With is arm shaved and (original) PadLo on his shoulder–and me standing by with an arsenal of pharmaceuticals that would have made Charlie Sheen blush, the caper truly began. It was easy and (mostly) fun, as the three of us talked. I’d walk over to get a better look at the progress he was making and was impressed each time. I was equally impressed how little it seemed to hurt Ken, but given everything he’d been through in his life he had a remarkably high tolerance for pain. The look on Ken’s face throughout the process was priceless, and I hope I never forget his childlike excitement and enthusiasm–so bittersweetly like the Ken I fell in love with ten years before.
PadLo’s outline seemed to come quickly, and I was impressed with Patrick’s work–as was Ken.
Next, PadLo was outlined:
We were there for about three hours before heading home to sit in the back yard and prepare for the unveiling and post-tat lotion treatment. He was so excited and so pleased that he and I had gone on another adventure together. He knew well what a stretch it was for me to leave my comfort zone and never failed to appreciate it–despite…everything he was going through.
And the final reveal of our caper:
I’m ashamed to say that part of my hesitation about getting this tattoo was because we knew Ken wasn’t going to be around much longer. What would be the point when we could spend the time doing something more meaningful? Well, the pic above and his attitude and excitement prior to and during the caper were obvious answers. I have to say it healed very quickly with little pain, and it became such a source of great pride for him. Any visitor or hospice worker who stopped by was treated to this magnificent artwork and the story of how it came to be. He loved to brag about how into it I was and that he couldn’t have done it without me.
It’s the most demonstrative example of how some exercises in life are purely for the journey–destination be damned. And I’m ever grateful I could be there with him to share in it.
He wrote a blog about it that day and sent it to me for editing, but unfortunately it was pretty indiscernible. The cancer or the drugs or the concert of both began ebbing the sharpness of his once-detail-fascinated mind. What I could discern is that he was very pleased I’d jumped on board to support this decision after the medical questions had all been answered, and that he loved the entire experience.
As I wrote this blog I realized it was the last of a long line of distinguished adventures we shared together. And in thinking of it in that way it is…sad, poignant and powerful. But in thinking about this particular journey, it was wild, fun, and so gratifying. I’d catch him looking at his tattoo from time to time, snapping photos to text to people or just beholding it himself.
And though I still have original PadLo, Patrick gave me the original artwork he based the tattoo on. And it sits brightly next to a photo of us on our wedding day, heading back from Iowa (where same sex marriage had recently become legal) in 2009.
And that’s where this treasure will always be found–near Ken and in my fondest memories.

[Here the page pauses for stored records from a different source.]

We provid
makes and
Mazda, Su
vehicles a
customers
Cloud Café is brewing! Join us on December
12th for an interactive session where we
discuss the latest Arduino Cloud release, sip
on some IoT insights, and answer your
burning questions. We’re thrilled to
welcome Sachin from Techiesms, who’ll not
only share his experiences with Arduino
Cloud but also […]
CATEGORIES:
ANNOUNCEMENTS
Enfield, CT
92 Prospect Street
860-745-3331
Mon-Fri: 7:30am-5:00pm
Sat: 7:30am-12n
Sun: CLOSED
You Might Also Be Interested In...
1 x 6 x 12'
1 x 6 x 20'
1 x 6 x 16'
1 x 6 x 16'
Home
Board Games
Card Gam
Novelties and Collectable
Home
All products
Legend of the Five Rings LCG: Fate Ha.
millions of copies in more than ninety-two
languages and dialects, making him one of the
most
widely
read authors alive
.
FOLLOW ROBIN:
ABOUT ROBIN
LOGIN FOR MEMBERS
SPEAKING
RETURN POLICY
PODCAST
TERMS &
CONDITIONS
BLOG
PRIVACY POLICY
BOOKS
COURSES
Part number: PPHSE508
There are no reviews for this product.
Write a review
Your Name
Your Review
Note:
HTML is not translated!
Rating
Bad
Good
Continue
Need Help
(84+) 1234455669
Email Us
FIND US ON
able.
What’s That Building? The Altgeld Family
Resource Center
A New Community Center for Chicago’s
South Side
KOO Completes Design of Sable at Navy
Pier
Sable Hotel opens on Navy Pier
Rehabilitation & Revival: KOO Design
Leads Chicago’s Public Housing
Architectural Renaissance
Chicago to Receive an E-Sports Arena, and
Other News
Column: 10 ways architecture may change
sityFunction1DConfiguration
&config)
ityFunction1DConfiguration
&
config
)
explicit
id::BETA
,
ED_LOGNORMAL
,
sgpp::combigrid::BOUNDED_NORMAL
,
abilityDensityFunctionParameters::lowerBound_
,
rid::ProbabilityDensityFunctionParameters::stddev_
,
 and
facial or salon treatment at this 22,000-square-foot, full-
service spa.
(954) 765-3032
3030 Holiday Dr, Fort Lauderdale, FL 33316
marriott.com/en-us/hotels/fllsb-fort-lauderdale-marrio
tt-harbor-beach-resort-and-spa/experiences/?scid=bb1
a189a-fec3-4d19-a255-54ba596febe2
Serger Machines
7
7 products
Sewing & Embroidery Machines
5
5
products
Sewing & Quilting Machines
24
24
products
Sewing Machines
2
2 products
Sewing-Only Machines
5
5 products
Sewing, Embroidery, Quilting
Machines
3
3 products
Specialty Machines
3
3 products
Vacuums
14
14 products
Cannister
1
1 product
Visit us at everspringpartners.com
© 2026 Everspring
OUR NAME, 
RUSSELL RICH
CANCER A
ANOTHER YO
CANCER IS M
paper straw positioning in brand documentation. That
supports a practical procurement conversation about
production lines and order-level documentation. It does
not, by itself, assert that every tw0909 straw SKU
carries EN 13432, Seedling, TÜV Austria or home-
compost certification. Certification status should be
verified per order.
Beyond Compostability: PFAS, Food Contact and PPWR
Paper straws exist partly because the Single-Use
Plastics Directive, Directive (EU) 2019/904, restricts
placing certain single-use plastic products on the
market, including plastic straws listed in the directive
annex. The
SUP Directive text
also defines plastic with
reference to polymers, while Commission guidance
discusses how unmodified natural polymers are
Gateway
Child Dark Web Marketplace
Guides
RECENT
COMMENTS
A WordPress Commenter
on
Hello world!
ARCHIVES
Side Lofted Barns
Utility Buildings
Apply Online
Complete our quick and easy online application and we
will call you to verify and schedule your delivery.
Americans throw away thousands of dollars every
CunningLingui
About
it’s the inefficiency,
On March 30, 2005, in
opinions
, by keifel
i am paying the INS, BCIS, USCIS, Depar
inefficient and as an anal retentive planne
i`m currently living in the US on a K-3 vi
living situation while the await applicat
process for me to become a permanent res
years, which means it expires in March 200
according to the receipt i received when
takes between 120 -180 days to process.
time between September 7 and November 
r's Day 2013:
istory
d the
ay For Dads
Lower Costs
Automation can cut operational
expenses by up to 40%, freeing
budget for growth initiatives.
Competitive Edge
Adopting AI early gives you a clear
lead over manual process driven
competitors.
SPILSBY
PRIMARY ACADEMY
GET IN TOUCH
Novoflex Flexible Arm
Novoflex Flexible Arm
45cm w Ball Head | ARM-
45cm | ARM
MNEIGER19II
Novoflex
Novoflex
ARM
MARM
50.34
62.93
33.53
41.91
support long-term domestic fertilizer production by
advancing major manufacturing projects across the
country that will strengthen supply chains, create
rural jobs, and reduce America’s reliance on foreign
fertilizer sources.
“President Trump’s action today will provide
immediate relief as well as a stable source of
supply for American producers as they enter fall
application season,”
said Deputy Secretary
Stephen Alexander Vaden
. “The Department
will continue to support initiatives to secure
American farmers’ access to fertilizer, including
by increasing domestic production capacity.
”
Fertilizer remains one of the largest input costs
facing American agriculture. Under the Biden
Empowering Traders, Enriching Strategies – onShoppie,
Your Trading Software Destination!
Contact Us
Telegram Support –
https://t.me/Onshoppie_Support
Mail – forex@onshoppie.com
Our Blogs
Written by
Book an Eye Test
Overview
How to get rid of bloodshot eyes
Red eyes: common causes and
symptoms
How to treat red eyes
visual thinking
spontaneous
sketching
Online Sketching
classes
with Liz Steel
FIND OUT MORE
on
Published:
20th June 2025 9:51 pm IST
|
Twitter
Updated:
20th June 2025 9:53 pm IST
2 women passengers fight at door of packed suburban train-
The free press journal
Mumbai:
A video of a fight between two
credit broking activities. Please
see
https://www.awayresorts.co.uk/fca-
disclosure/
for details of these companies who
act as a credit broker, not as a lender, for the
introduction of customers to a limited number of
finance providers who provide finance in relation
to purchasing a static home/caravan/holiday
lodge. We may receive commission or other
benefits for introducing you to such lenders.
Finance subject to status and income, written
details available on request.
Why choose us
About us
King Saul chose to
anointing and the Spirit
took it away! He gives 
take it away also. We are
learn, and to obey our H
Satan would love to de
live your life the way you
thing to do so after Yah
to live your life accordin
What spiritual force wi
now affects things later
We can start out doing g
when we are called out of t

Brilliantly written! As always, thank you for sharing your intimate thoughts and experiences with us. PadLo was the perfect addition to your family and will always be a part of your life story. Xoxo Susan
Thank you so much, Susan! I’m glad you’re part of my family as well! xoxo
Beautiful entry! So many things to think about my actual relationship , thanks for sharing!!! . BTW, the Charlie Sheen joke was MUY BUENO :).
Abrazo!
Diego.
Thanks, amigo. I appreciate the compliment greatly. Hugs to you too, my hermano argentino.